The more work for the rumen – the more heat that is produced. Once the temperatures drop below 30 degrees, livestock nutritional needs increase in order for them to maintain a normal body temperature. Allow a supple supply hay for your barnyard animals. During the winter, my dry cows have 24 hour access to oat hay. This cereal grain hay is quickly gaining popularity in the cattle industry and for good reason. The grain head of the oat hay is still attached, giving cattle plenty of protein, between 12-16% depending on when it was cut, while the straw gives them the necessary roughage they need to fuel the rumen. Oat hay takes longer then high priced alfalfa to break down in the rumen, therefore, more efficiently heating the animal.
The majority of healthy hoofed animals can tolerate cold temperatures just fine. What one does need to take extra care with is wind and wet, freezing temperatures.
Unless the windchill is in the low single digits or lower, I do not allow the cows in the barn unless it is milking time. This keeps my barn manure and fly free. The cows do have access to a small metal livestock shed at all times for wind and shade breaks. However, in all honesty, they only ever go in there to poop!
Heating chickens is a bit simpler. When the snow is flying and the wind is blowing, ones first reaction is to keep chickens housed in. However, cutting out fresh air supply in poultry houses can result in serious health issues. Chickens have very sensitive respiratory systems and eliminating fresh air circulation can quickly cause illness and spread disease. During the cold months, allow chickens to continue to have access to the great outdoors if they choose, when their cold, they’ll come back into their coop. There are many people who choose to put a heat lamp in their chicken coop. I am not one of them. Heat lamps can put your beloved poultry at risk for a deadly fire. Every year there are reports of chicken coops burning down to the ground. The cheap heat lamp is always the culprit. Instead of heating the coop, focus on heating the chickens internally with feed. A simple way to increase a chickens body temperature is to increase carbohydrates. Corn is a popular grain for the cold months. Corn should not be replaced as a main feed. Instead toss a couple handfuls of corn on the ground and allow the chickens to use this opportunity to get out of the coo. Scratching for the corn is an excellent way for chickens to socialize. just like you and I, animals get stir crazy also. Another excellent option to help heat is to add cayenne pepper to their feed. Chickens do not have heat receptors. The cayenne pepper will warm up their body without burning them. Bonus,,, cayenne pepper acts as a natural dewormer for chickens. You can find my homemade poultry feed recipe here.
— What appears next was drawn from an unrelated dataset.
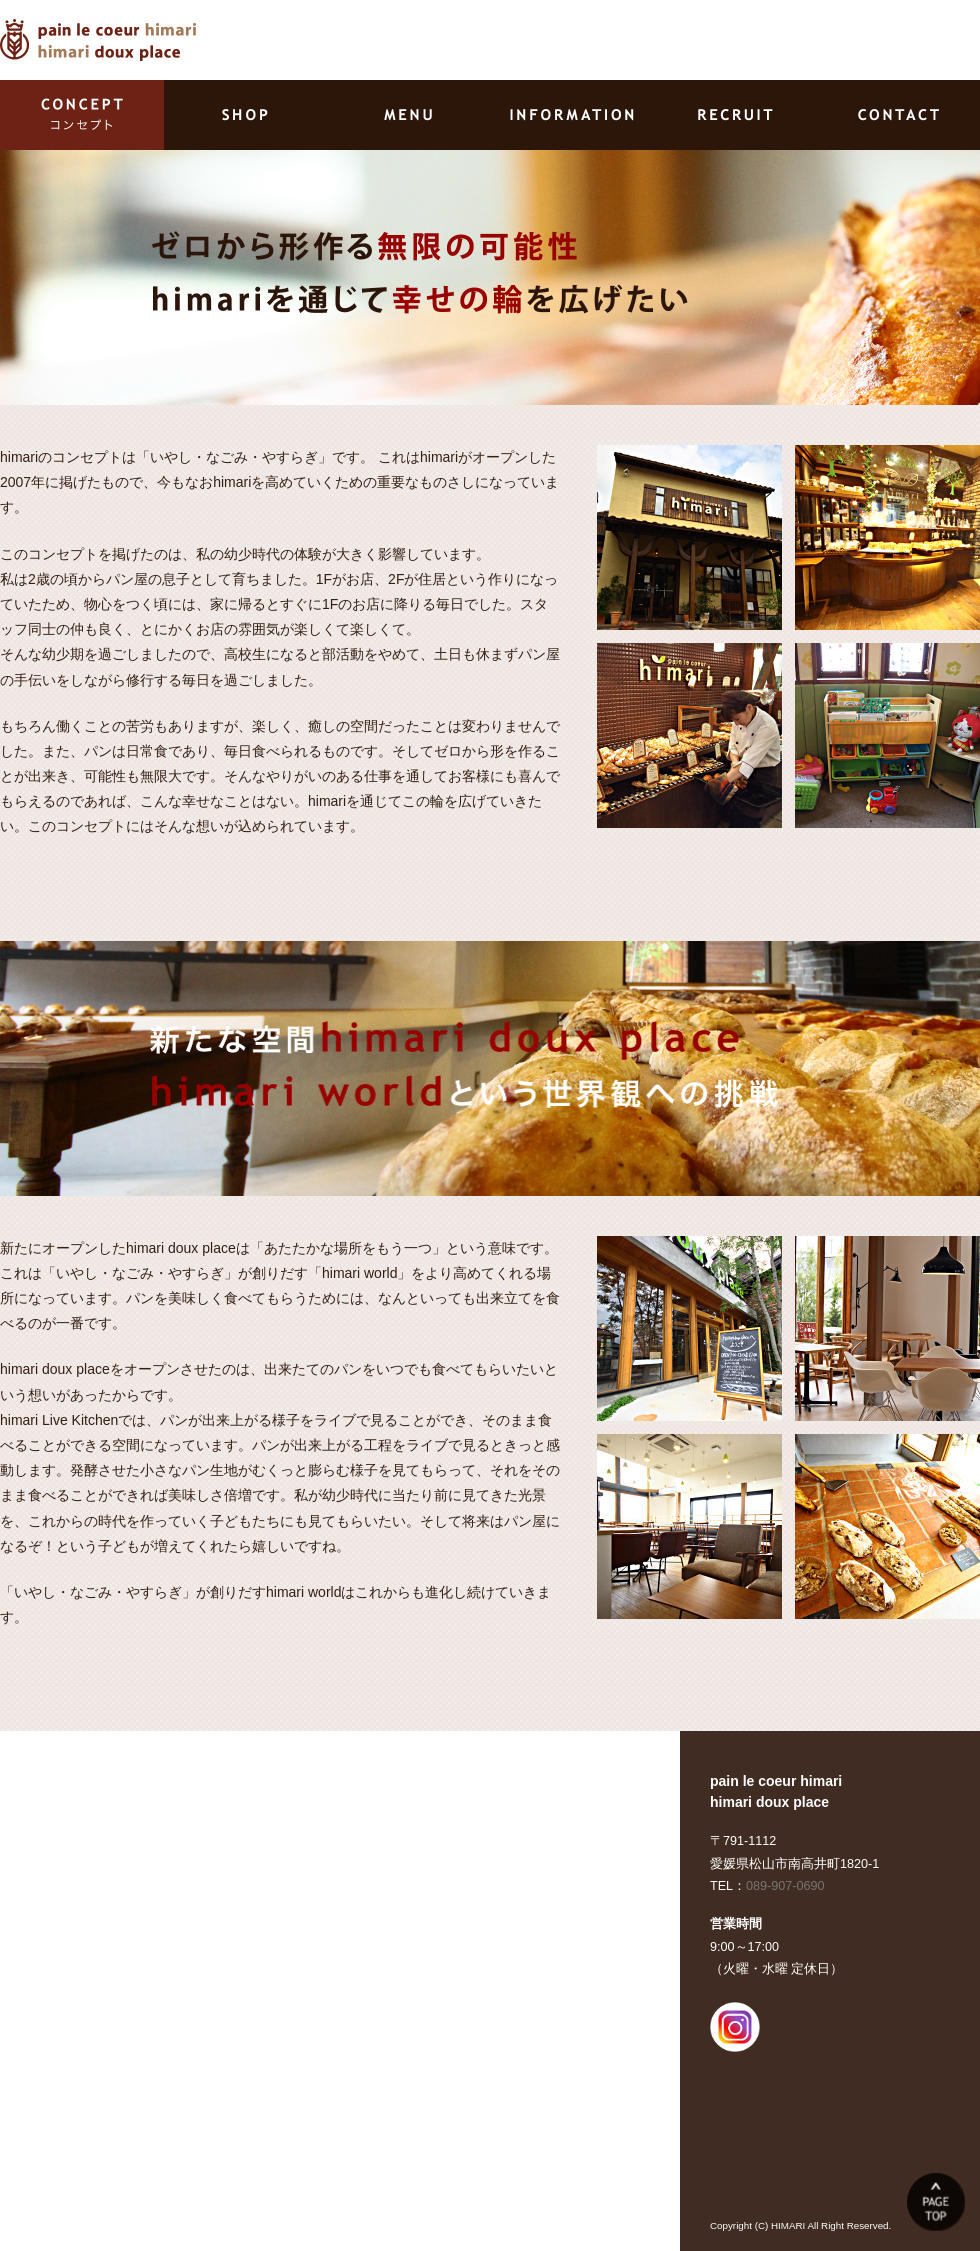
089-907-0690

Choose cold hardy chicken breeds.
It goes to say, that if you live where you have freezing temps, one should choose their breeds wisely. This goes for livestock and chickens. Attempting to keep an ornamental breed chicken in the land of snow, rain and ice is a difficult task. They will require more insulation and will become high maintenance unlike a cold hardy breed. The Buckeye and Chanteclers are both known for their excellent cold hardy genetics. Single combed chickens are at greater risk to get frost bite then that of a pea combed chicken. And while feather footed chickens have extra fluff, their long foot feathers are hard to keep dry, making it susceptible for ice to build along their toes and legs.